I’ve been tired of looking at grey flat land with test objects, so I spent a bit of time doing some art tests. It’s hard for me to have any feelings about a game without visuals. Yes, the gameplay can be in place, and it might be fun, but for me it misses something undefinable without the visuals – partly charm, warmth, completeness, but something more as well.

At the same time, since I’ve still in a very much prototype phase of development, I don’t want to spend days on each art asset, or hours making shaders.

So I arrived at a prototype art style that is certainly subject to change, but for now gives me something more concrete to build on where I can add detail later.

It looks like this:

So now I can quickly model general shapes, play with color and shading, without spending a ton of time getting high resolution assets built.

A bunch of other things had to be done to make this happen. I had to start a proper terrain generation system specific to the game that incorporates gameplay features instead of just being specific to terrain. This was fairly quick implement do to previous work.
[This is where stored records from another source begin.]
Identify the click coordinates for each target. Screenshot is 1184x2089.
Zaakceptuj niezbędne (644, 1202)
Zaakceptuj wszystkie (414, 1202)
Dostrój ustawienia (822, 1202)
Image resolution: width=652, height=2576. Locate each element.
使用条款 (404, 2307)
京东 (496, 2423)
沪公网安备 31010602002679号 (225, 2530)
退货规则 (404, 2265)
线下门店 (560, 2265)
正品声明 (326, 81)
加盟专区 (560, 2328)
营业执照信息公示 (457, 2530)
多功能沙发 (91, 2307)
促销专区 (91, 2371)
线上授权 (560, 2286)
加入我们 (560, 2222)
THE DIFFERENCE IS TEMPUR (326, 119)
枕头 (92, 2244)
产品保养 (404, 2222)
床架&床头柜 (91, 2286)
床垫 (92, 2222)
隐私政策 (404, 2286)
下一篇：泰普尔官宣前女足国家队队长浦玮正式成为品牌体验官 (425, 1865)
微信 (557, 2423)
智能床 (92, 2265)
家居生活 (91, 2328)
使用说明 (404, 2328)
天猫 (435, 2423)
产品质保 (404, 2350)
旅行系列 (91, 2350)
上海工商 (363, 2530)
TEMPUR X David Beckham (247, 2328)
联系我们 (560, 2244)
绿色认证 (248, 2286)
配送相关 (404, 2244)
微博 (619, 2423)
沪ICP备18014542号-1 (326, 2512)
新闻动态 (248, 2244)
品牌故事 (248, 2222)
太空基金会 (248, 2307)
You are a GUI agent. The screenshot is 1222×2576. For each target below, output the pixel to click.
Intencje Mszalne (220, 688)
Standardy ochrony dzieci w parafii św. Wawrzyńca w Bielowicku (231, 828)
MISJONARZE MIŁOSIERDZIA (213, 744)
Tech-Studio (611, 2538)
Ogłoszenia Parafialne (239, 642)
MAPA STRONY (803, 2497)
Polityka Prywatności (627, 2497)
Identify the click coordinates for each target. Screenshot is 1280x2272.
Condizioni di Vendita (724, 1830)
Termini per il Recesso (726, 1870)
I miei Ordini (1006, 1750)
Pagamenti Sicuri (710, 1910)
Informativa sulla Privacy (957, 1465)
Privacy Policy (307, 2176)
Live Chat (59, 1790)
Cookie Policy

I also had to rewrite the shadowing system I had from Banished – previously the camera couldn’t look up to the horizon, but now I’m allowing a much more flexible camera, so I need to render to the horizon and handle shadows in any configuration. Not hard, but a bit of a change from a single shadow maps to cascaded shadow maps.

Also due to the camera changes I now have some new rendering systems to handle more objects and need to create LOD objects for things far away – another thing that I didn’t have in Banished. And another reason to have a quick prototype art style. Each asset now needs multiple models for close, mid, and far view distances.

I’m allowing a large zoom out distance, so you can look over a fairly large area. Here’s the same terrain as the previous image from far away.

Obviously it still needs, ocean, and sky – but usually I’m testing close up in the middle of the island looking down, so it’s not an immediate need.

I may end up with something in-between this style and Banished’s style, or something completely different. Or I may stick with it – I’ve got plans for far more assets than the previous game required, so faster art creation might be a really good thing.